**DESCRIPTION OF THE TASK**. Every line containing the word "thuế" must be pulled from the records.

**MATERIALS PROVIDED**.
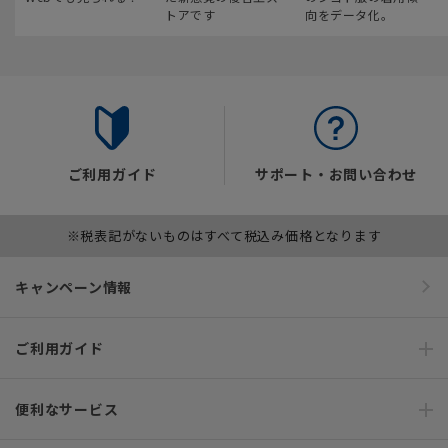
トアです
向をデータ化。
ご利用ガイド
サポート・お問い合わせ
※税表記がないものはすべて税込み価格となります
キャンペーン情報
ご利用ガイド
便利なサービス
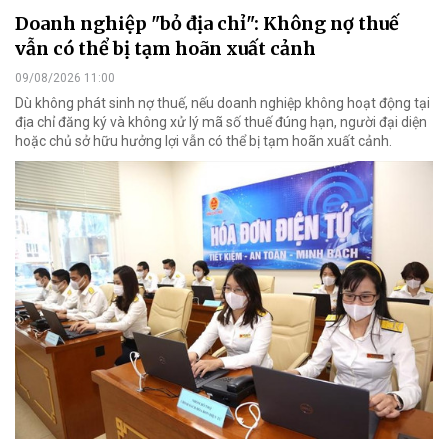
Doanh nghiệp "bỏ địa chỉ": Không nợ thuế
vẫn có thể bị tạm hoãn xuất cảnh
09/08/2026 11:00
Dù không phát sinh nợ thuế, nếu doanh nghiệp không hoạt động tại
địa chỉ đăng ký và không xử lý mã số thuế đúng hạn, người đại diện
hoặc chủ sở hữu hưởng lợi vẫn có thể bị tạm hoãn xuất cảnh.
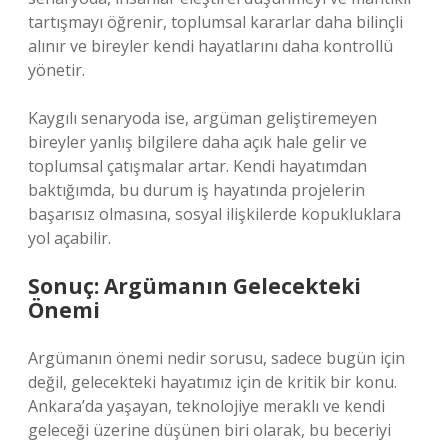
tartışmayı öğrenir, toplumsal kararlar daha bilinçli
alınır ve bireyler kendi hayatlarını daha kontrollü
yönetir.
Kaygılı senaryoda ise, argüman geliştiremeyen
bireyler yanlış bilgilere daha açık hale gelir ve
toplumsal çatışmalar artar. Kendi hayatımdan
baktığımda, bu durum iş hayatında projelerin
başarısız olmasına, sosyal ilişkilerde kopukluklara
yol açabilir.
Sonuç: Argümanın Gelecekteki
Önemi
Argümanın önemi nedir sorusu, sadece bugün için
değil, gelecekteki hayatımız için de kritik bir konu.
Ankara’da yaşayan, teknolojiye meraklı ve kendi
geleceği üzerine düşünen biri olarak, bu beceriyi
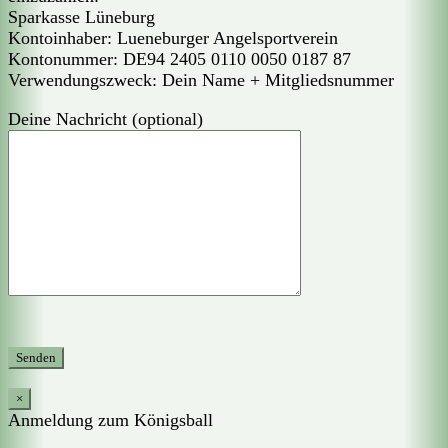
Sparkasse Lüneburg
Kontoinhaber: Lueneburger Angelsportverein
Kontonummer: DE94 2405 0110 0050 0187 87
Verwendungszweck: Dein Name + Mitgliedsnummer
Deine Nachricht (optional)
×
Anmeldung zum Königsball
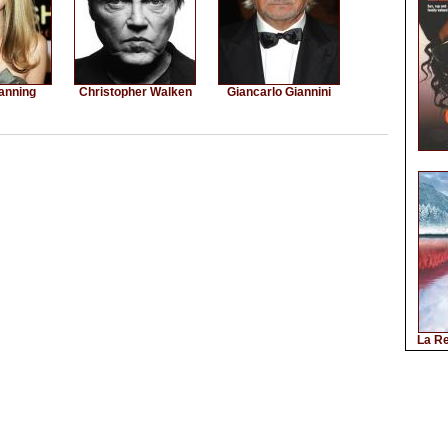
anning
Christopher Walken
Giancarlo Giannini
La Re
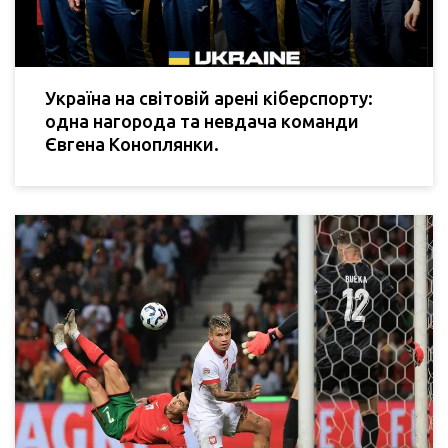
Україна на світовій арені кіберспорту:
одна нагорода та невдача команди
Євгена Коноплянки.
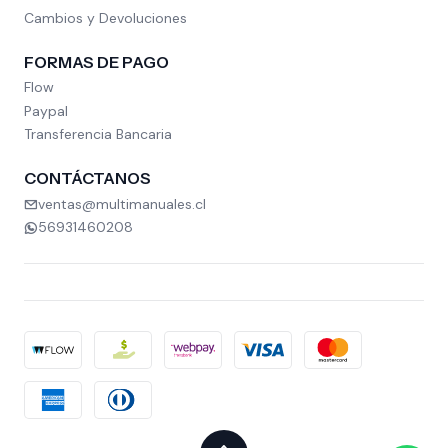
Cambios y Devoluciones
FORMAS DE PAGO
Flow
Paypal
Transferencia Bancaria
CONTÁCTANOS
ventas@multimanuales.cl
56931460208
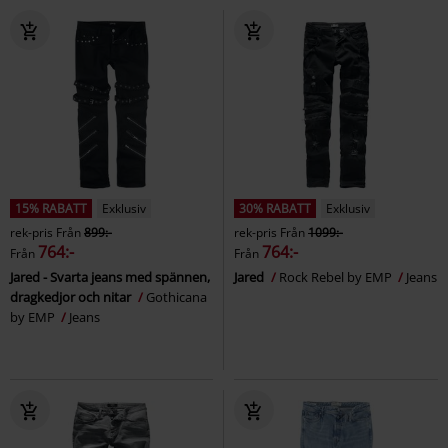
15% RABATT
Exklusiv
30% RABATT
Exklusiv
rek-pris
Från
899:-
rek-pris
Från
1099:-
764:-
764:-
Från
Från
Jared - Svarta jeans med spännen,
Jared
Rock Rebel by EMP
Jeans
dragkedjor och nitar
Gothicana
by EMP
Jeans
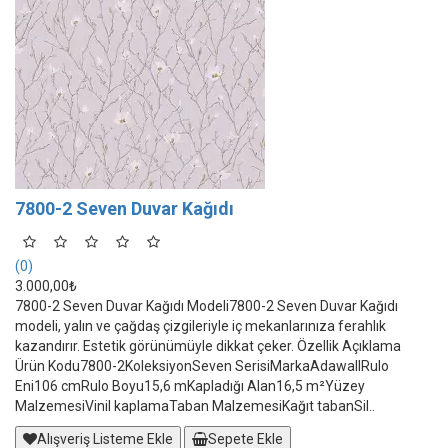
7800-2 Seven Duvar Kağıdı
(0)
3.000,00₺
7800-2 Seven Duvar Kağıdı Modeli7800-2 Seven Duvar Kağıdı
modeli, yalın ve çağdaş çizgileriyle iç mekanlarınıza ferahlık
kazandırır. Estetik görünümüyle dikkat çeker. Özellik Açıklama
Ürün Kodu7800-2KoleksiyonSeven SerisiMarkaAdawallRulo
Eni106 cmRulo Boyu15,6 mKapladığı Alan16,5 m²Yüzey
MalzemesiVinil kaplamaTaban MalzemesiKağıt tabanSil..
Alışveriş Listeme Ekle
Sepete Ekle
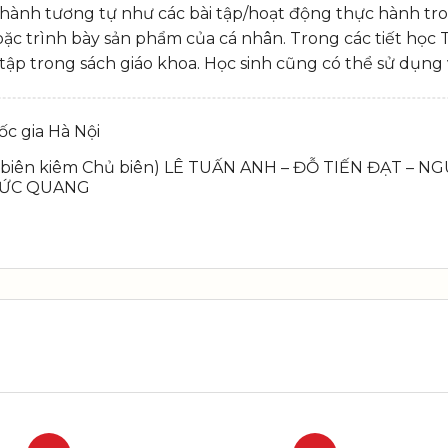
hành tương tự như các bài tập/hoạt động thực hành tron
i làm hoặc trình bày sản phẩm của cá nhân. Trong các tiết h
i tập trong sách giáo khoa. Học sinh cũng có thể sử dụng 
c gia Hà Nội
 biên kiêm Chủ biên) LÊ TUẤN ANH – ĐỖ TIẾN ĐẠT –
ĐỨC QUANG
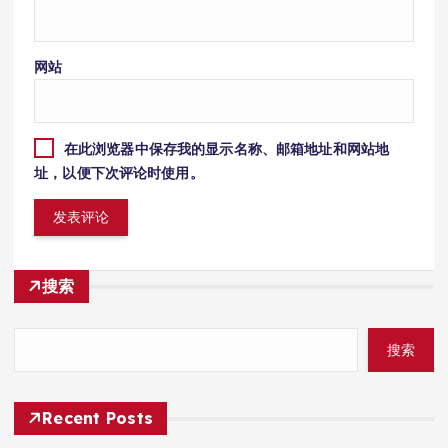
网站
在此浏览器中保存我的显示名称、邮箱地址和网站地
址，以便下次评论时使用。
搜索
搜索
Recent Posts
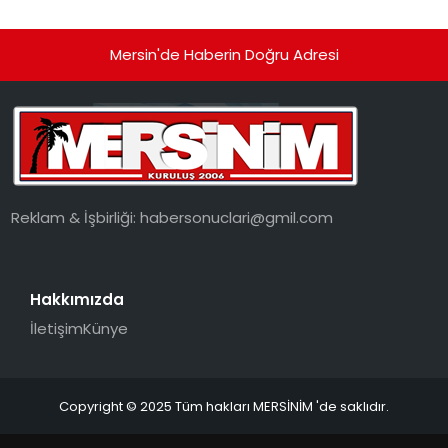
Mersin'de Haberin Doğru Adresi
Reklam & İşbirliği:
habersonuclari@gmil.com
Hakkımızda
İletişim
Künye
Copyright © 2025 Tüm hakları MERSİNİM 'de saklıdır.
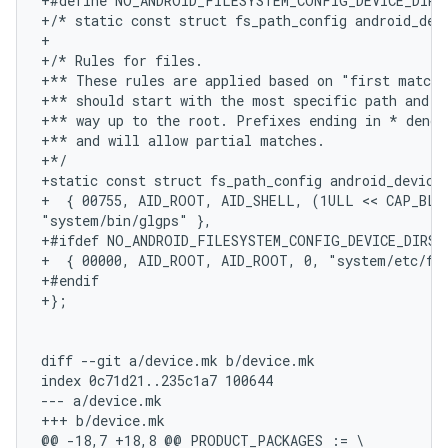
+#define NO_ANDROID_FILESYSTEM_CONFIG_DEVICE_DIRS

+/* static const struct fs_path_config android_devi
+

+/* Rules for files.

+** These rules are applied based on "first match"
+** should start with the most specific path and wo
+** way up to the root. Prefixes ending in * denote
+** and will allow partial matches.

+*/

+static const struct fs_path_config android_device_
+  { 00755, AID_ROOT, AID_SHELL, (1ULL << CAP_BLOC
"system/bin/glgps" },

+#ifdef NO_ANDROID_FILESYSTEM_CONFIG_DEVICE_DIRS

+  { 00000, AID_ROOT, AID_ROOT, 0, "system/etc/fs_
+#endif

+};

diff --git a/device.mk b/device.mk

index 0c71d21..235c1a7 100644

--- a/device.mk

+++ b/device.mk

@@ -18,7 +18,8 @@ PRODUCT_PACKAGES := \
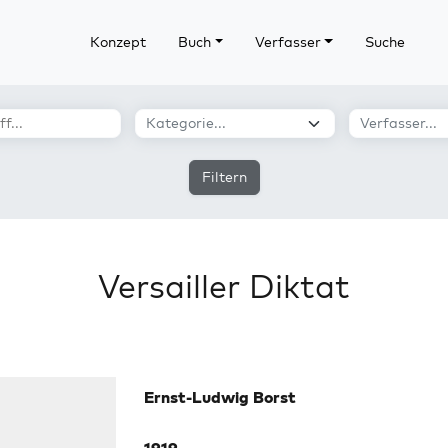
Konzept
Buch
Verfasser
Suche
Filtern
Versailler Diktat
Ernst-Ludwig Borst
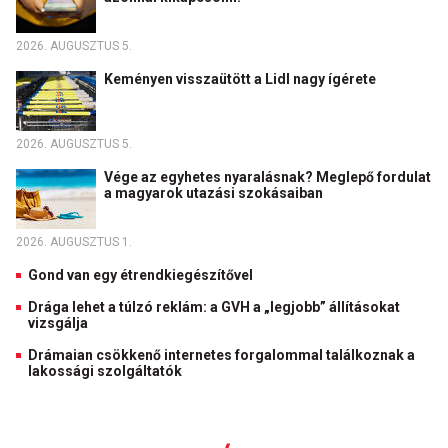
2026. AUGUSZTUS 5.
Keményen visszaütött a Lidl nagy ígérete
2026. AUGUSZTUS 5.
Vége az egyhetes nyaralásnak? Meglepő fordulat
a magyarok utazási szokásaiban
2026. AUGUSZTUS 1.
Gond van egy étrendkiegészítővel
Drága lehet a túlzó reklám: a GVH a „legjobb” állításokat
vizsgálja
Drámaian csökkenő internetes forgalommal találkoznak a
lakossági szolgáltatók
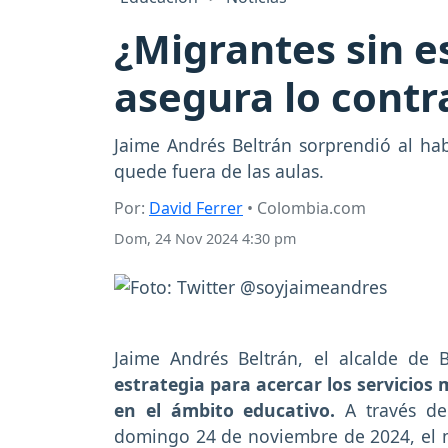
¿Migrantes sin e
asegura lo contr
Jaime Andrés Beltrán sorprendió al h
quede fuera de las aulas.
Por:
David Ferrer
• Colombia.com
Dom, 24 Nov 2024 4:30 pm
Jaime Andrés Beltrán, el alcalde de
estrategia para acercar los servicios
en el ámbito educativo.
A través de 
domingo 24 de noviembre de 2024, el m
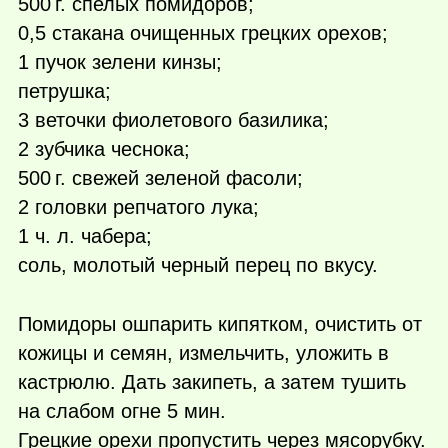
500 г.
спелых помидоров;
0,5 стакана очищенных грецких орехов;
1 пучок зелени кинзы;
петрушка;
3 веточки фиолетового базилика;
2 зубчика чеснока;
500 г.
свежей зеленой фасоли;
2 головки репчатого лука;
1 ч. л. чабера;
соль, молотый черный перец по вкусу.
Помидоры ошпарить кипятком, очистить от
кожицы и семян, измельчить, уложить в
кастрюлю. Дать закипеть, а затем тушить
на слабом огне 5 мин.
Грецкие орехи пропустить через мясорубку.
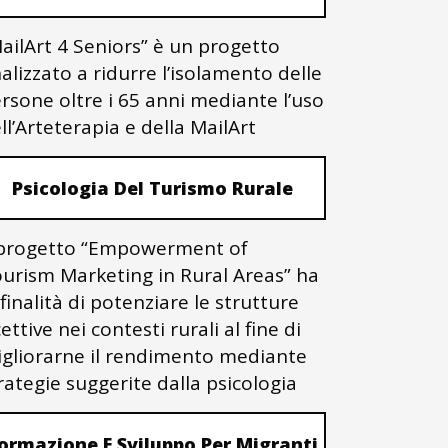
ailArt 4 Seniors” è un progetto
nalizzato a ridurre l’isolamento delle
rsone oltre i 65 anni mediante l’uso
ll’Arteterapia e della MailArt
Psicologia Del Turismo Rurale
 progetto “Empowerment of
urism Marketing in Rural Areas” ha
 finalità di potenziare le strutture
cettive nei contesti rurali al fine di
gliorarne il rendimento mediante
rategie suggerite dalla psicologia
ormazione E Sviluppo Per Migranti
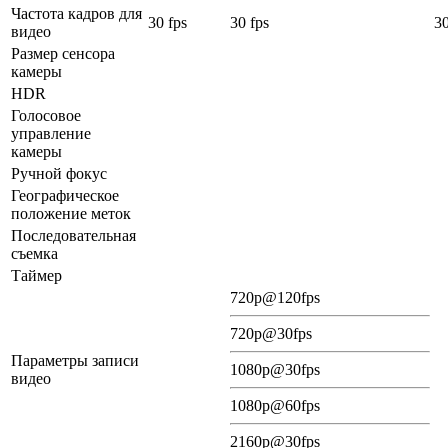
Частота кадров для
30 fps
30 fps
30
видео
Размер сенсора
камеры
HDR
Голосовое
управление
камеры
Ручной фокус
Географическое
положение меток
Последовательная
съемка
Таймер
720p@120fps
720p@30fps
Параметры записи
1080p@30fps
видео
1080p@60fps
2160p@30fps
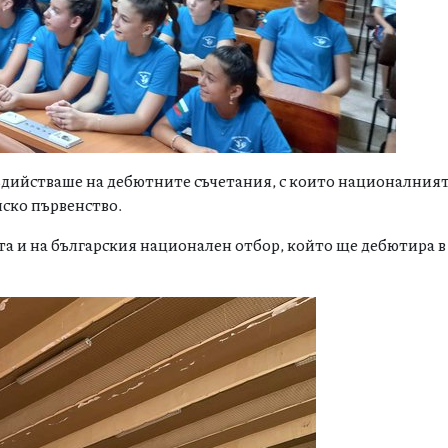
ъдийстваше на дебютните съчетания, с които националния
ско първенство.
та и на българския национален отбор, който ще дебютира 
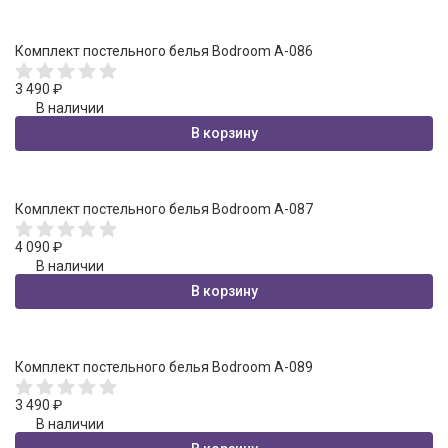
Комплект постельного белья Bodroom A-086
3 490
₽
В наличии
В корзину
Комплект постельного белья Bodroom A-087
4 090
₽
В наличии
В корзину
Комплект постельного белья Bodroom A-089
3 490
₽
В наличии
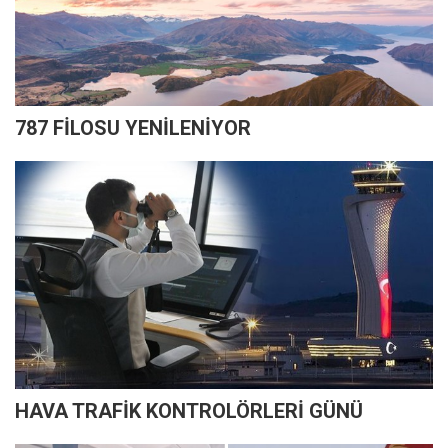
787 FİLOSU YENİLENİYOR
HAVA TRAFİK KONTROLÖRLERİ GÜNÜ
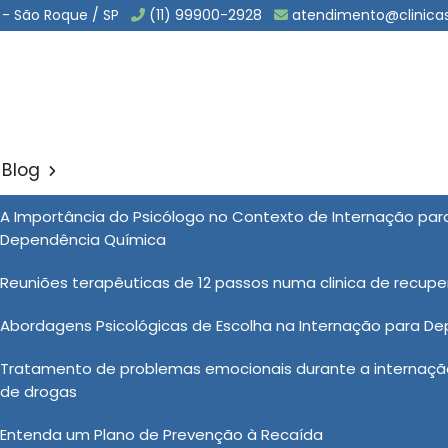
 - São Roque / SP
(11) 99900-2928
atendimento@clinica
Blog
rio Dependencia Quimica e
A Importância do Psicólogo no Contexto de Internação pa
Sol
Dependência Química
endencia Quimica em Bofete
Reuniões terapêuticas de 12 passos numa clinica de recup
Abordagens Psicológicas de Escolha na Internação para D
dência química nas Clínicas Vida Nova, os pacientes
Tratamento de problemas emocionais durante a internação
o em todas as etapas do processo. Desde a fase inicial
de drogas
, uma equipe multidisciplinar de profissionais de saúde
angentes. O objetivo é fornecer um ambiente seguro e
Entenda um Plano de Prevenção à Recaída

**EXERCISE RESULT**.
Doanh nghiệp "bỏ địa chỉ": Không nợ thuế
Dù không phát sinh nợ thuế, nếu doanh nghiệp không hoạt động tại
địa chỉ đăng ký và không xử lý mã số thuế đúng hạn, người đại diện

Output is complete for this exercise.